- Opening Delimiter -

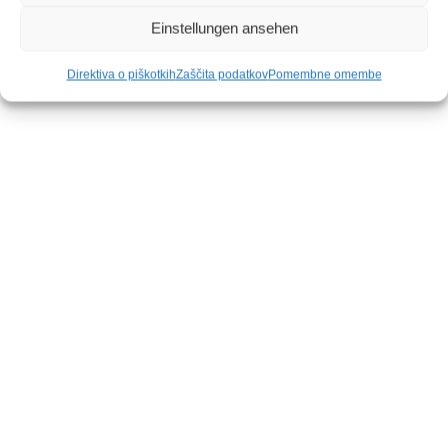
Einstellungen ansehen
Direktiva o piškotkih
Zaščita podatkov
Pomembne omembe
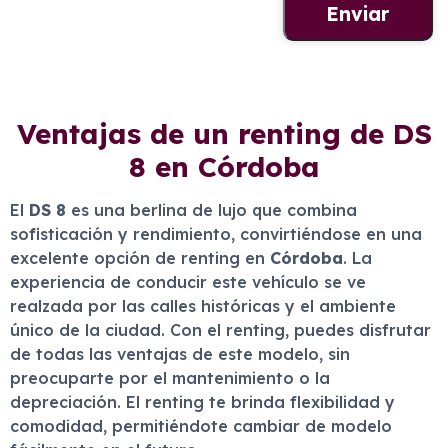
Ventajas de un renting de DS
8 en Córdoba
El
DS 8
es una berlina de lujo que combina
sofisticación y rendimiento, convirtiéndose en una
excelente opción de renting en
Córdoba
. La
experiencia de conducir este vehículo se ve
realzada por las calles históricas y el ambiente
único de la ciudad. Con el renting, puedes disfrutar
de todas las ventajas de este modelo, sin
preocuparte por el mantenimiento o la
depreciación. El renting te brinda flexibilidad y
comodidad, permitiéndote cambiar de modelo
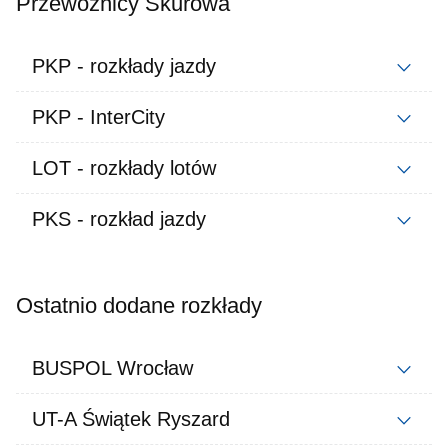
Przewoźnicy Skurowa
PKP - rozkłady jazdy
PKP - InterCity
LOT - rozkłady lotów
PKS - rozkład jazdy
Ostatnio dodane rozkłady
BUSPOL Wrocław
UT-A Świątek Ryszard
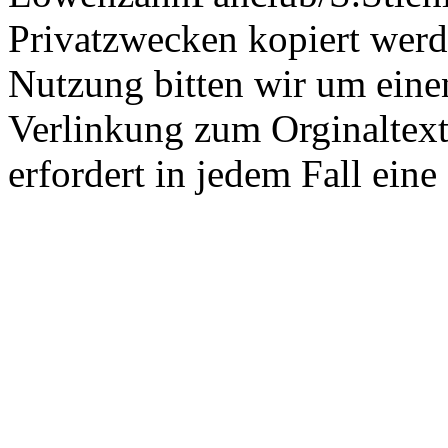
Privatzwecken kopiert werd
Nutzung bitten wir um eine
Verlinkung zum Orginaltex
erfordert in jedem Fall ei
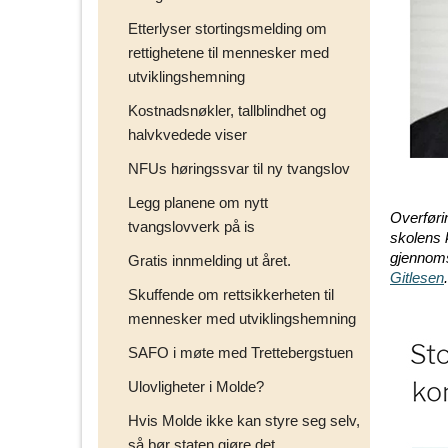
Etterlyser stortingsmelding om
rettighetene til mennesker med
utviklingshemning
Kostnadsnøkler, tallblindhet og
halvkvedede viser
NFUs høringssvar til ny tvangslov
Legg planene om nytt
Overførin
tvangslovverk på is
skolens 
gjennoms
Gratis innmelding ut året.
Gitlesen
.
Skuffende om rettsikkerheten til
mennesker med utviklingshemning
SAFO i møte med Trettebergstuen
Ulovligheter i Molde?
Hvis Molde ikke kan styre seg selv,
så bør staten gjøre det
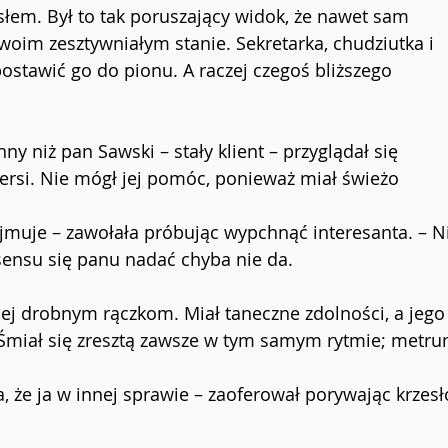
słem. Był to tak poruszający widok, że nawet sam 
woim zesztywniałym stanie. Sekretarka, chudziutka i 
 postawić go do pionu. A raczej czegoś bliższego 
nny niż pan Sawski – stały klient – przyglądał się 
rsi. Nie mógł jej pomóc, ponieważ miał świeżo 
zyjmuje – zawołała próbując wypchnąć interesanta. – N
 sensu się panu nadać chyba nie da.
jej drobnym rączkom. Miał taneczne zdolności, a jego
 Śmiał się zresztą zawsze w tym samym rytmie; metru
a, że ja w innej sprawie – zaoferował porywając krzesł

- Closing Delimiter -

What the exercise asks -
Without the pictures, reproduce every line of the records above exactly.

Worked solution -
Einstellungen ansehen
Direktiva o piškotkih
Zaščita podatkov
Pomembne omembe
Ventajas de un renting de DS
8 en Córdoba
El
DS 8
es una berlina de lujo que combina
sofisticación y rendimiento, convirtiéndose en una
excelente opción de renting en
Córdoba
. La
experiencia de conducir este vehículo se ve
realzada por las calles históricas y el ambiente
único de la ciudad. Con el renting, puedes disfrutar
de todas las ventajas de este modelo, sin
preocuparte por el mantenimiento o la
depreciación. El renting te brinda flexibilidad y
comodidad, permitiéndote cambiar de modelo
Przewoźnicy Skurowa
PKP - rozkłady jazdy
PKP - InterCity
LOT - rozkłady lotów
PKS - rozkład jazdy
Ostatnio dodane rozkłady
BUSPOL Wrocław
UT-A Świątek Ryszard
Privatzwecken kopiert werd
Nutzung bitten wir um eine
Verlinkung zum Orginaltex
erfordert in jedem Fall ei
Etterlyser stortingsmelding om
rettighetene til mennesker med
utviklingshemning
Kostnadsnøkler, tallblindhet og
halvkvedede viser
NFUs høringssvar til ny tvangslov
Legg planene om nytt
Overførin
tvangslovverk på is
skolens 
gjennoms
Gratis innmelding ut året.
Gitlesen
.
Skuffende om rettsikkerheten til
mennesker med utviklingshemning
SAFO i møte med Trettebergstuen
Ulovligheter i Molde?
Hvis Molde ikke kan styre seg selv,
så bør staten gjøre det
słem. Był to tak poruszający widok, że nawet sam 
woim zesztywniałym stanie. Sekretarka, chudziutka i 
 postawić go do pionu. A raczej czegoś bliższego 
nny niż pan Sawski – stały klient – przyglądał się 
rsi. Nie mógł jej pomóc, ponieważ miał świeżo 
zyjmuje – zawołała próbując wypchnąć interesanta. – N
 sensu się panu nadać chyba nie da.
jej drobnym rączkom. Miał taneczne zdolności, a jego
 Śmiał się zresztą zawsze w tym samym rytmie; metru
a, że ja w innej sprawie – zaoferował porywając krzesł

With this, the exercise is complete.